-- SUPPLIED RECORDS follows --

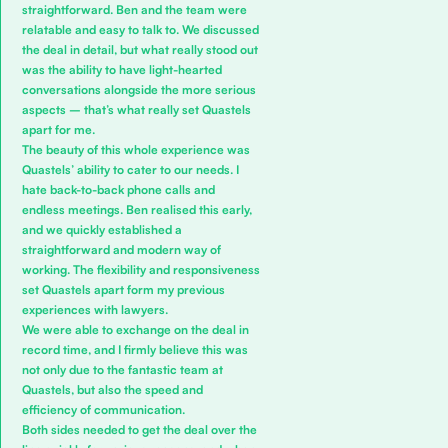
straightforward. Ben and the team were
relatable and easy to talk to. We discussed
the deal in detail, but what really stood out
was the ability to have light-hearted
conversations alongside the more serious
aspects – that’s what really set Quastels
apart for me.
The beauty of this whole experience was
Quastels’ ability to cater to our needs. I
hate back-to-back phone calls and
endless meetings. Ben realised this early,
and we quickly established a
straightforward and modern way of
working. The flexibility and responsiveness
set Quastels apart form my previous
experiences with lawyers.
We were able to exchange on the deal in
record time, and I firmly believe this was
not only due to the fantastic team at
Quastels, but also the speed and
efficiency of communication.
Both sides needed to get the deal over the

-- SUPPLIED RECORDS concluded --
-- SUPPLIED RECORDS follows --

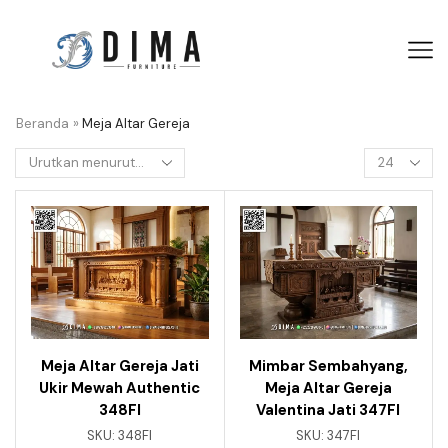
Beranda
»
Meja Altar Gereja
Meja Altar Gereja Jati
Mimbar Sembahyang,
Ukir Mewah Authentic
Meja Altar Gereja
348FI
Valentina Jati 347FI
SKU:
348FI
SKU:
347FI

-- SUPPLIED RECORDS concluded --
-- SUPPLIED RECORDS follows --

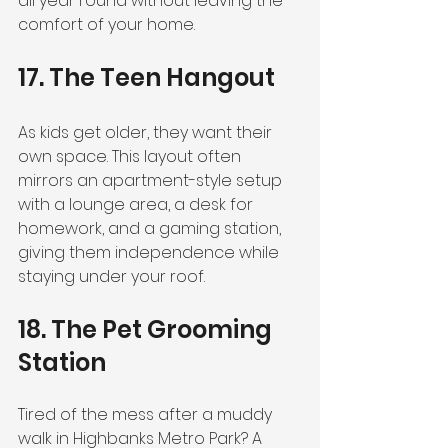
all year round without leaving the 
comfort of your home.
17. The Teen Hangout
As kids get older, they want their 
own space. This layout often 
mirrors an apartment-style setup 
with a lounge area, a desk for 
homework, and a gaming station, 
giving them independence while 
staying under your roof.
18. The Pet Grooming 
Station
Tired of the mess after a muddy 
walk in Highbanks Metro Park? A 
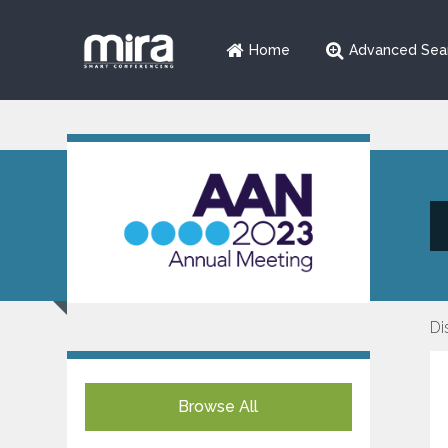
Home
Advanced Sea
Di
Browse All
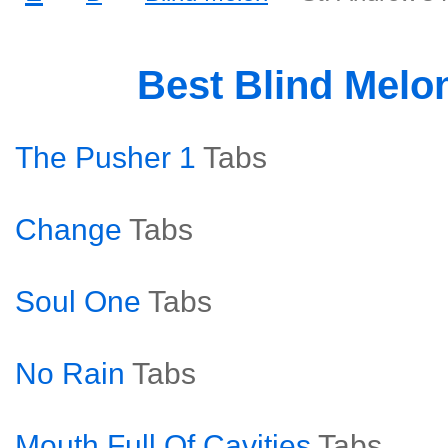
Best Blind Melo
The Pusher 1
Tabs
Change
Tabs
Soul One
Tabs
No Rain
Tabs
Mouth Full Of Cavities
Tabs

-- SUPPLIED RECORDS concluded --

WHAT YOU WILL DO >> From the material given, work out how many lines hold the string "were"; state that number and nothing further.

OUTPUT FOR THIS EXERCISE >> 2